#### [Data for review]
▬▬▬
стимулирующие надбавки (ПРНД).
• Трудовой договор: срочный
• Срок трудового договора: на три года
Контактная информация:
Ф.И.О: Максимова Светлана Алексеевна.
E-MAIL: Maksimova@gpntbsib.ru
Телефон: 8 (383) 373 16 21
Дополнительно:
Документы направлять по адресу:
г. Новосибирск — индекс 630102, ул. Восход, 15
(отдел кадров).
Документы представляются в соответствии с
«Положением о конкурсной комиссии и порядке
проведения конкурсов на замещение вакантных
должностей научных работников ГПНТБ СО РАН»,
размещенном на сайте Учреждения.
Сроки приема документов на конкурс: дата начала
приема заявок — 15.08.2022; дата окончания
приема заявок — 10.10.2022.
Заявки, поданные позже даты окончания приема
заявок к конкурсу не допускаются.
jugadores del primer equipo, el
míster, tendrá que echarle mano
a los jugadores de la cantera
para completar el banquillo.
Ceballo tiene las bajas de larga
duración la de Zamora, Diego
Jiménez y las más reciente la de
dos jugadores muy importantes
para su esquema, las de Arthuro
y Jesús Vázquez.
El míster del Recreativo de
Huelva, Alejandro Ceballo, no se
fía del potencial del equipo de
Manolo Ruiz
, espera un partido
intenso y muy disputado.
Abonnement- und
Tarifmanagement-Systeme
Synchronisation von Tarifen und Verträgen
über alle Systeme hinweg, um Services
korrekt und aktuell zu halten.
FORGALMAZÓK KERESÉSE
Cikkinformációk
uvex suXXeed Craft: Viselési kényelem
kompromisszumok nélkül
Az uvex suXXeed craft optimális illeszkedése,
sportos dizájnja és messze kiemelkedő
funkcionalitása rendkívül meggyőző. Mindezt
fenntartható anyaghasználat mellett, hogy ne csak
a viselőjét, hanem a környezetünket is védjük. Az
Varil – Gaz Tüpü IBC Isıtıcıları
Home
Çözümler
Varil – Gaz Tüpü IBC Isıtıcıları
▬▬▬
#### [Exercise]
Set every record down word for word, omitting none.

#### [Answer to this problem]
стимулирующие надбавки (ПРНД).
• Трудовой договор: срочный
• Срок трудового договора: на три года
Контактная информация:
Ф.И.О: Максимова Светлана Алексеевна.
E-MAIL: Maksimova@gpntbsib.ru
Телефон: 8 (383) 373 16 21
Дополнительно:
Документы направлять по адресу:
г. Новосибирск — индекс 630102, ул. Восход, 15
(отдел кадров).
Документы представляются в соответствии с
«Положением о конкурсной комиссии и порядке
проведения конкурсов на замещение вакантных
должностей научных работников ГПНТБ СО РАН»,
размещенном на сайте Учреждения.
Сроки приема документов на конкурс: дата начала
приема заявок — 15.08.2022; дата окончания
приема заявок — 10.10.2022.
Заявки, поданные позже даты окончания приема
заявок к конкурсу не допускаются.
jugadores del primer equipo, el
míster, tendrá que echarle mano
a los jugadores de la cantera
para completar el banquillo.
Ceballo tiene las bajas de larga
duración la de Zamora, Diego
Jiménez y las más reciente la de
dos jugadores muy importantes
para su esquema, las de Arthuro
y Jesús Vázquez.
El míster del Recreativo de
Huelva, Alejandro Ceballo, no se
fía del potencial del equipo de
Manolo Ruiz
, espera un partido
intenso y muy disputado.
Abonnement- und
Tarifmanagement-Systeme
Synchronisation von Tarifen und Verträgen
über alle Systeme hinweg, um Services
korrekt und aktuell zu halten.
FORGALMAZÓK KERESÉSE
Cikkinformációk
uvex suXXeed Craft: Viselési kényelem
kompromisszumok nélkül
Az uvex suXXeed craft optimális illeszkedése,
sportos dizájnja és messze kiemelkedő
funkcionalitása rendkívül meggyőző. Mindezt
fenntartható anyaghasználat mellett, hogy ne csak
a viselőjét, hanem a környezetünket is védjük. Az
Varil – Gaz Tüpü IBC Isıtıcıları
Home
Çözümler
Varil – Gaz Tüpü IBC Isıtıcıları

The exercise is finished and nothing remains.